Faillite de la filiale française, départ de dirigeants de la société : après un départ tonitruant, Polygone est dans l’œil du cyclone.

post-image-3

Polygone a été fondée en 2006 par Pascal Lambert et Thierry Goor. Leur ambition : créer un acteur «full service» capable de délivrer une vision globale en réponse aux problématiques des annonceurs. « Nous voulons une transversalité totale au sein de notre équipe », souligne souvent Thierry Goor. Pas de silos, pas de départements qui fonctionnent repliés sur eux-mêmes. En filigrane, on décèle une double ambition. La première est celle de déployer un véritable réseau intégré, capable de servir un client sur plusieurs territoires à travers une même enseigne. La seconde est l’aspiration à créer une agence «holistique», capable d’utiliser tous les canaux de communication sur un même pied d’égalité. Or, rares sont les acteurs qui ont réussi, jusqu’à présent, à atteindre ce véritable Graal qui agite le monde de la communication depuis le début des années 2000.
 
Les premières années sont fructueuses pour Polygone. Tandis qu’elle engrange les clients de premier plan, l’agence s’implante en France dès 2007 via un rachat et accueille, l’année suivante, la SRIB dans son capital. Des moyens financiers qui lui permettent d’acquérir plusieurs sociétés en France et en Belgique comme Carré&Associates (Paris), Yin Partners (Paris), Dezineo (Paris), E-magineurs (Lyon), 4Med (Bruxelles), Compliance (Paris) ou encore Vitam (Bruxelles). De quoi se profiler, en très peu de temps, comme un groupe d’envergure internationale.
 
Mais Pascal Lambert et Thierry Goor veulent aller plus vite. Début septembre 2010, Polygone tente le pari de la Bourse et entre sur Alternext, segment d’Alternext réservé aux PME en forte croissance. Crise des marchés financiers oblige, le management de l’agence joue la carte de la prudence en choisissant la formule du placement privé auprès d’investisseurs qualifiés, ce qui assure que la partie flottante du capital reste assez réduite.
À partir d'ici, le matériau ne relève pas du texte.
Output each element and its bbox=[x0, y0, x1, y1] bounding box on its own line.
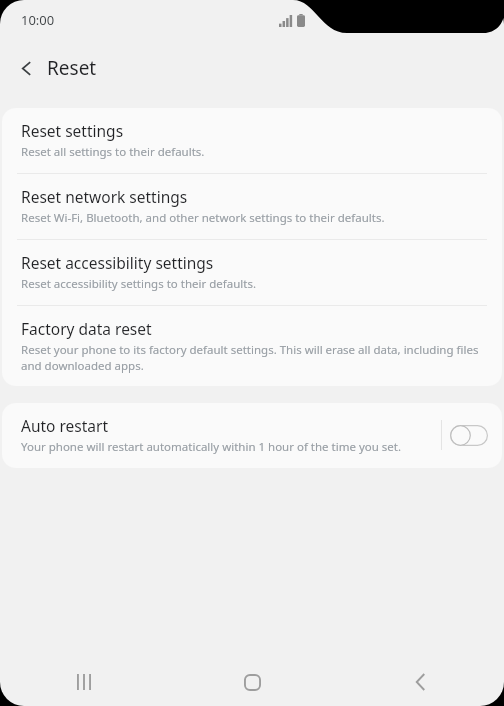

L’augmentation de capital s’élève à quelque 4,2 millions d’euros et compte notamment la Société Régionale d’Investissement de Bruxelles (déjà actionnaire), le groupe Artexis et les Français Turennes Capital et UFG dans le tour de table.

Forte de ce pactole, l’agence entend réaliser des acquisitions supplémentaires afin d’augmenter encore la palette de compétences et de métiers. Dans la foulée de l’IPO, le groupe avale Hello Agency, société spécialisée dans la grande distribution et la fourniture de dépliants, emballages publicitaires et autres habillages de points de vente. En France, elle met la main sur Compliance, spécialisée dans le secteur de la santé.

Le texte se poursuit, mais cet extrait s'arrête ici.